→ **Data shown**:

....................

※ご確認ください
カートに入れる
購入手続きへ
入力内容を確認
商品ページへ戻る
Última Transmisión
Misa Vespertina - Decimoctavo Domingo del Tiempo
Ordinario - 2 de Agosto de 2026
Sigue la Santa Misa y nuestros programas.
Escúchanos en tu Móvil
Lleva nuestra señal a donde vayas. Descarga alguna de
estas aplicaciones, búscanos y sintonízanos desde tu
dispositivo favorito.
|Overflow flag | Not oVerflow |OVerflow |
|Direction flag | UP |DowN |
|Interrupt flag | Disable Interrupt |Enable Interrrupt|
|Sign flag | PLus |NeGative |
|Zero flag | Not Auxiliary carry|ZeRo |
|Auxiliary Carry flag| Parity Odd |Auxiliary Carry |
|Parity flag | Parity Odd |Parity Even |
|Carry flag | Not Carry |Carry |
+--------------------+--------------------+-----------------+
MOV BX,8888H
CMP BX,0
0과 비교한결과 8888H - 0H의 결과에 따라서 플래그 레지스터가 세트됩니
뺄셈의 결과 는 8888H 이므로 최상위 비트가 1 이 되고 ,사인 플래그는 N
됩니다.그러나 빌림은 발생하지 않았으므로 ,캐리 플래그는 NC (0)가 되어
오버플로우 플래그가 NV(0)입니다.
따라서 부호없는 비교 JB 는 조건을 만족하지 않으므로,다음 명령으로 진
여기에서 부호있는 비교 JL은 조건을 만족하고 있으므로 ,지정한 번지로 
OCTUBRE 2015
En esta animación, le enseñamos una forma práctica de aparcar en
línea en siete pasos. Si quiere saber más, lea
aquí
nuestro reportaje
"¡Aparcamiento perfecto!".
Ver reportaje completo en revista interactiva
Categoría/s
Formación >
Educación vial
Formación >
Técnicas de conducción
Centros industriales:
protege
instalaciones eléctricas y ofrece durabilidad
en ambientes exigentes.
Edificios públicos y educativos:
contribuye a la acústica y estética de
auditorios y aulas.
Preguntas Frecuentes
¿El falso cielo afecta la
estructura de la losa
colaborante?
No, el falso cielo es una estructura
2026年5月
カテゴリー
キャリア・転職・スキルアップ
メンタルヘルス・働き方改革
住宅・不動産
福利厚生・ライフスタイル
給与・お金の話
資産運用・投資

....................

→ **Assigned task**: Reproduce the listing above exactly as far as the line with "됩니다.그러나 빌림은 발생하지 않았으므로 ,캐리 플래그는 NC (0)가 되어", that line included.

→ **Solution for this task**:
※ご確認ください
カートに入れる
購入手続きへ
入力内容を確認
商品ページへ戻る
Última Transmisión
Misa Vespertina - Decimoctavo Domingo del Tiempo
Ordinario - 2 de Agosto de 2026
Sigue la Santa Misa y nuestros programas.
Escúchanos en tu Móvil
Lleva nuestra señal a donde vayas. Descarga alguna de
estas aplicaciones, búscanos y sintonízanos desde tu
dispositivo favorito.
|Overflow flag | Not oVerflow |OVerflow |
|Direction flag | UP |DowN |
|Interrupt flag | Disable Interrupt |Enable Interrrupt|
|Sign flag | PLus |NeGative |
|Zero flag | Not Auxiliary carry|ZeRo |
|Auxiliary Carry flag| Parity Odd |Auxiliary Carry |
|Parity flag | Parity Odd |Parity Even |
|Carry flag | Not Carry |Carry |
+--------------------+--------------------+-----------------+
MOV BX,8888H
CMP BX,0
0과 비교한결과 8888H - 0H의 결과에 따라서 플래그 레지스터가 세트됩니
뺄셈의 결과 는 8888H 이므로 최상위 비트가 1 이 되고 ,사인 플래그는 N
됩니다.그러나 빌림은 발생하지 않았으므로 ,캐리 플래그는 NC (0)가 되어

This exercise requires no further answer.